Activity: When you find the word "Anterior" in a line of the entries, please copy the whole line.

### Dataset ###

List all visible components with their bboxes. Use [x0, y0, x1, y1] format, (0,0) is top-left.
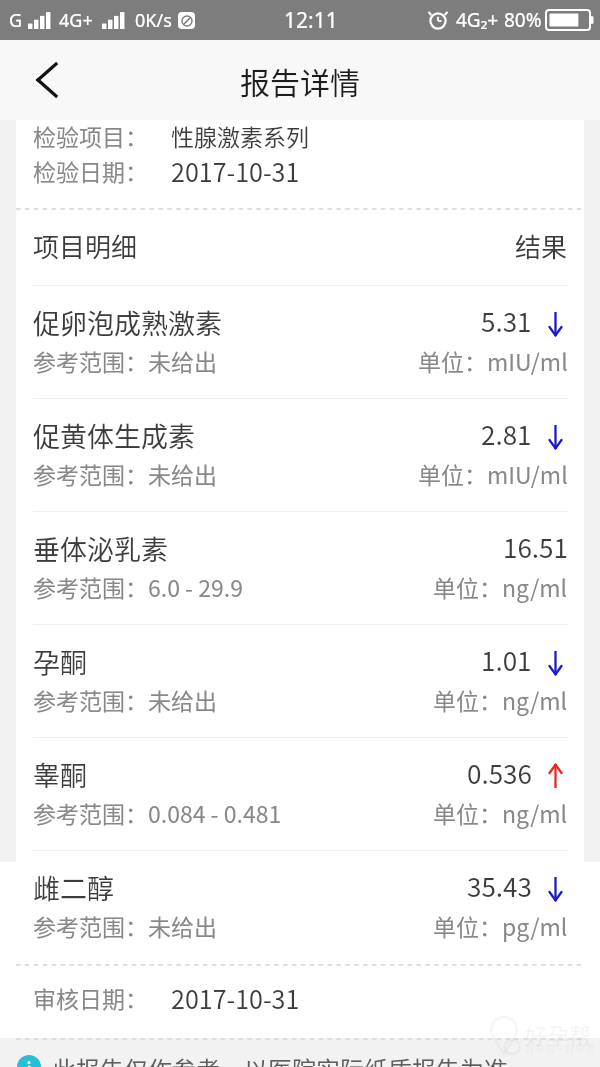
staticText: 垂体泌乳素 — [33, 529, 168, 568]
button[interactable]: 促卵泡成熟激素 — [16, 285, 584, 398]
staticText: 80% — [504, 7, 542, 33]
staticText: 1.01 — [481, 641, 532, 679]
staticText: 参考范围：0.084 - 0.481 — [33, 796, 282, 829]
staticText: 此报告仅作参考，以医院实际纸质报告为准 — [52, 1051, 508, 1067]
staticText: 性腺激素系列 — [171, 119, 309, 152]
button[interactable]: 促黄体生成素 — [16, 398, 584, 511]
staticText: 2017-10-31 — [171, 153, 300, 189]
button[interactable]: 雌二醇 — [16, 850, 584, 963]
staticText: 项目明细 — [33, 227, 138, 265]
staticText: 雌二醇 — [33, 868, 114, 907]
staticText: 4G₂+ — [456, 7, 499, 33]
staticText: 单位：ng/ml — [433, 570, 568, 603]
staticText: 2017-10-31 — [171, 980, 300, 1016]
staticText: 参考范围：未给出 — [33, 683, 217, 716]
staticText: 促卵泡成熟激素 — [33, 303, 222, 342]
staticText: 单位：mIU/ml — [418, 457, 568, 490]
staticText: 检验项目： — [33, 119, 148, 152]
staticText: 35.43 — [467, 867, 532, 905]
staticText: 0.536 — [467, 754, 532, 792]
staticText: G — [9, 8, 23, 33]
staticText: 检验日期： — [33, 154, 148, 187]
button[interactable]: 垂体泌乳素 — [16, 511, 584, 624]
staticText: 孕酮 — [33, 642, 87, 681]
staticText: 结果 — [515, 227, 568, 265]
button[interactable]: 孕酮 — [16, 624, 584, 737]
staticText: 好孕帮 — [525, 1018, 592, 1050]
staticText: 16.51 — [503, 528, 568, 566]
staticText: 单位：ng/ml — [433, 683, 568, 716]
staticText: 参考范围：6.0 - 29.9 — [33, 570, 243, 603]
staticText: 好孕帮·好孕帮 — [525, 1041, 595, 1055]
staticText: 睾酮 — [33, 755, 87, 794]
staticText: 参考范围：未给出 — [33, 457, 217, 490]
staticText: 5.31 — [481, 302, 532, 340]
staticText: 审核日期： — [33, 981, 148, 1014]
staticText: 参考范围：未给出 — [33, 344, 217, 377]
staticText: 2.81 — [481, 415, 532, 453]
staticText: 4G+ — [59, 8, 93, 33]
button[interactable]: Back — [9, 40, 85, 120]
staticText: 单位：pg/ml — [433, 909, 568, 942]
staticText: 促黄体生成素 — [33, 416, 195, 455]
staticText: 12:11 — [284, 6, 338, 35]
staticText: 报告详情 — [240, 59, 360, 102]
staticText: 单位：ng/ml — [433, 796, 568, 829]
staticText: 0K/s — [135, 8, 172, 33]
button[interactable]: 睾酮 — [16, 737, 584, 850]
staticText: 单位：mIU/ml — [418, 344, 568, 377]
staticText: 参考范围：未给出 — [33, 909, 217, 942]
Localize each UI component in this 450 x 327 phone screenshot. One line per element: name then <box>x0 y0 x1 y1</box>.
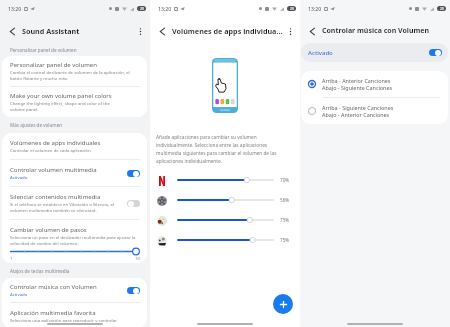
button[interactable]: Más opciones <box>284 25 296 37</box>
button[interactable]: Personalizar panel de volumen <box>2 56 147 86</box>
staticText: Más ajustes de volumen <box>10 122 63 128</box>
button[interactable]: Aplicación multimedia favorita <box>2 303 147 327</box>
staticText: Atajos de teclas multimedia <box>10 268 70 274</box>
staticText: 20 <box>140 6 144 11</box>
button[interactable]: Atrás <box>155 24 169 38</box>
button[interactable]: Más opciones <box>134 25 146 37</box>
staticText: Abajo - Anterior Canciones <box>322 111 390 118</box>
staticText: Si el teléfono se establece en Vibración… <box>10 201 122 213</box>
staticText: 56% <box>280 197 290 203</box>
staticText: Arriba - Anterior Canciones <box>322 77 391 84</box>
staticText: Selecciona una aplicación para reproduci… <box>10 317 117 322</box>
staticText: 75% <box>280 217 290 223</box>
staticText: Arriba - Siguiente Canciones <box>322 104 394 111</box>
staticText: Aplicación multimedia favorita <box>10 309 96 317</box>
button[interactable]: Desactivado <box>127 200 140 207</box>
staticText: 13:20 <box>158 5 172 12</box>
staticText: 13:20 <box>8 5 22 12</box>
button[interactable]: Controlar música con Volumen <box>2 278 147 302</box>
button[interactable]: Añadir aplicación <box>273 294 293 314</box>
button[interactable]: Volúmenes de apps individuales <box>2 133 147 159</box>
staticText: Activado <box>10 291 28 297</box>
button[interactable]: Silenciar contenidos multimedia <box>2 187 147 219</box>
button[interactable]: Activado <box>301 43 448 62</box>
staticText: Selecciona un paso en el deslizador mult… <box>10 234 140 246</box>
staticText: 10 <box>135 256 140 262</box>
staticText: Change the lighting effect, shape and co… <box>10 100 124 112</box>
staticText: Activado <box>308 49 429 57</box>
staticText: Sound Assistant <box>22 26 134 36</box>
staticText: Controlar música con Volumen <box>322 26 446 36</box>
button[interactable]: 56% <box>150 190 300 210</box>
staticText: Make your own volume panel colors <box>10 92 112 100</box>
staticText: Controlar el volumen de cada aplicación. <box>10 147 92 153</box>
button[interactable]: Activado <box>127 170 140 177</box>
staticText: Volúmenes de apps individual... <box>172 26 284 36</box>
button[interactable]: 70% <box>150 170 300 190</box>
staticText: Controlar música con Volumen <box>10 283 97 291</box>
button[interactable]: Atrás <box>305 24 319 38</box>
staticText: Cambiar volumen de pasos <box>10 226 87 234</box>
staticText: 75% <box>280 237 290 243</box>
button[interactable]: Arriba - Anterior Canciones <box>301 71 448 97</box>
staticText: Controlar volumen multimedia <box>10 166 97 174</box>
button[interactable]: Controlar volumen multimedia <box>2 160 147 186</box>
staticText: 20 <box>440 6 444 11</box>
staticText: Personalizar panel de volumen <box>10 61 97 69</box>
button[interactable]: Activado <box>429 49 442 56</box>
button[interactable]: Activado <box>127 287 140 294</box>
staticText: 70% <box>280 177 290 183</box>
staticText: 20 <box>290 6 294 11</box>
staticText: 1 <box>10 256 13 262</box>
staticText: Silenciar contenidos multimedia <box>10 193 101 201</box>
staticText: 13:20 <box>308 5 322 12</box>
staticText: Añade aplicaciones para cambiar su volum… <box>156 134 281 165</box>
staticText: Personalizar panel de volumen <box>10 47 77 53</box>
button[interactable]: Make your own volume panel colors <box>2 87 147 117</box>
button[interactable]: 75% <box>150 210 300 230</box>
button[interactable]: Atrás <box>5 24 19 38</box>
button[interactable]: Cambiar volumen de pasos <box>2 220 147 263</box>
staticText: Activado <box>10 174 28 180</box>
button[interactable]: 75% <box>150 230 300 250</box>
staticText: Abajo - Siguiente Canciones <box>322 84 393 91</box>
button[interactable]: Arriba - Siguiente Canciones <box>301 98 448 124</box>
staticText: Volúmenes de apps individuales <box>10 139 101 147</box>
staticText: Cambia el control deslizante de volumen … <box>10 69 136 81</box>
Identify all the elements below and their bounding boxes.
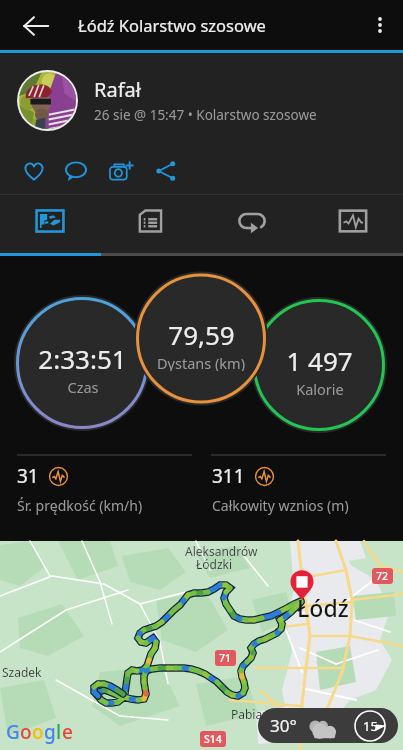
staticText: Rafał [94, 76, 141, 103]
staticText: 30° [270, 714, 297, 737]
staticText: Pabian [231, 706, 270, 722]
staticText: 79,59 [168, 317, 235, 352]
button[interactable]: Route map [0, 541, 403, 750]
staticText: 2:33:51 [38, 341, 127, 376]
button[interactable]: Notes tab [100, 195, 201, 256]
staticText: Aleksandrów [185, 543, 258, 559]
staticText: Szadek [2, 664, 42, 680]
staticText: Śr. prędkość (km/h) [17, 496, 143, 515]
staticText: S14 [204, 732, 222, 746]
button[interactable]: 31 [17, 463, 201, 515]
button[interactable]: Back [0, 2, 72, 49]
staticText: o [32, 719, 44, 745]
staticText: 26 sie @ 15:47 • Kolarstwo szosowe [94, 106, 317, 124]
button[interactable]: 79,59 [133, 317, 269, 371]
staticText: G [6, 719, 20, 745]
button[interactable]: 2:33:51 [14, 341, 150, 395]
staticText: 311 [212, 463, 245, 489]
button[interactable]: Add photo [104, 154, 138, 188]
staticText: g [44, 719, 56, 745]
staticText: o [20, 719, 32, 745]
staticText: Łódź Kolarstwo szosowe [78, 14, 266, 36]
button[interactable]: Share [149, 154, 183, 188]
staticText: l [56, 719, 62, 745]
staticText: Całkowity wznios (m) [212, 496, 349, 515]
button[interactable]: Comment [59, 154, 93, 188]
staticText: 15 [363, 717, 378, 735]
staticText: 1 497 [286, 343, 353, 378]
staticText: Łódź [297, 592, 349, 623]
button[interactable]: More options [357, 2, 403, 48]
button[interactable]: Like [17, 154, 51, 188]
staticText: 71 [219, 651, 232, 665]
button[interactable]: Laps tab [201, 195, 302, 256]
button[interactable]: 311 [212, 463, 403, 515]
button[interactable]: Weather [258, 708, 398, 743]
staticText: e [62, 719, 73, 745]
staticText: 72 [376, 569, 389, 583]
staticText: Kalorie [296, 379, 344, 397]
button[interactable]: Chart tab [302, 195, 403, 256]
button[interactable]: 1 497 [251, 343, 387, 397]
staticText: 31 [17, 463, 39, 489]
button[interactable]: Map tab [0, 195, 100, 256]
staticText: Dystans (km) [157, 353, 245, 371]
button[interactable]: Rafał [0, 53, 403, 147]
staticText: Czas [67, 377, 99, 395]
staticText: Łódzki [196, 556, 233, 572]
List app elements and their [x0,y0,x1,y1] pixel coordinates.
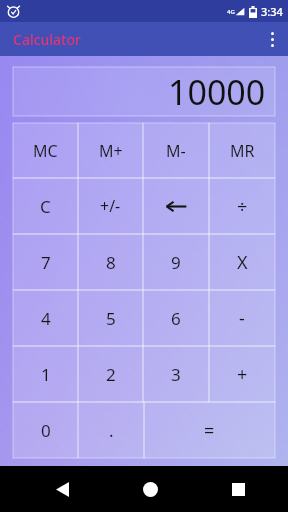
staticText: . [109,419,114,442]
button[interactable]: Multiply [209,234,275,290]
staticText: 7 [41,251,51,274]
staticText: Calculator [13,30,81,49]
button[interactable]: M+ [78,123,143,178]
staticText: = [204,418,215,443]
button[interactable]: 6 [143,290,209,346]
button[interactable]: Plus [209,346,275,402]
staticText: 1 [41,363,51,386]
button[interactable]: 3 [143,346,209,402]
staticText: 0 [41,419,51,442]
staticText: 9 [171,251,181,274]
staticText: +/- [100,195,121,217]
staticText: 4 [41,307,51,330]
button[interactable]: Equals [144,402,275,458]
staticText: 6 [171,307,181,330]
button[interactable]: 1 [13,346,78,402]
button[interactable]: 4 [13,290,78,346]
button[interactable]: MC [13,123,78,178]
button[interactable]: 0 [13,402,78,458]
staticText: ÷ [237,194,248,219]
button[interactable]: M- [143,123,209,178]
staticText: 2 [106,363,116,386]
button[interactable]: Back [44,471,80,507]
button[interactable]: +/- [78,178,143,234]
staticText: C [40,195,51,218]
button[interactable]: 7 [13,234,78,290]
staticText: 3 [171,363,181,386]
button[interactable]: MR [209,123,275,178]
staticText: X [237,250,248,275]
staticText: 5 [106,307,116,330]
button[interactable]: . [78,402,144,458]
staticText: 8 [106,251,116,274]
staticText: - [239,306,245,331]
button[interactable]: 5 [78,290,143,346]
staticText: M+ [99,140,123,162]
button[interactable]: 9 [143,234,209,290]
button[interactable]: Recent apps [220,471,256,507]
button[interactable]: 8 [78,234,143,290]
staticText: 3:34 [261,4,283,19]
button[interactable]: Minus [209,290,275,346]
staticText: MC [33,140,58,162]
button[interactable]: 2 [78,346,143,402]
button[interactable]: Divide [209,178,275,234]
staticText: + [237,362,248,387]
staticText: M- [166,140,186,162]
button[interactable]: Backspace [143,178,209,234]
button[interactable]: Home [132,471,168,507]
button[interactable]: More options [256,23,288,55]
staticText: 10000 [168,69,266,115]
button[interactable]: C [13,178,78,234]
staticText: MR [230,140,255,162]
staticText: 4G [227,8,235,16]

###

Written response:
staticText: Abajo - Anterior Canciones <box>322 111 390 118</box>
staticText: Arriba - Anterior Canciones <box>322 77 391 84</box>
button[interactable]: Arriba - Anterior Canciones <box>301 71 448 97</box>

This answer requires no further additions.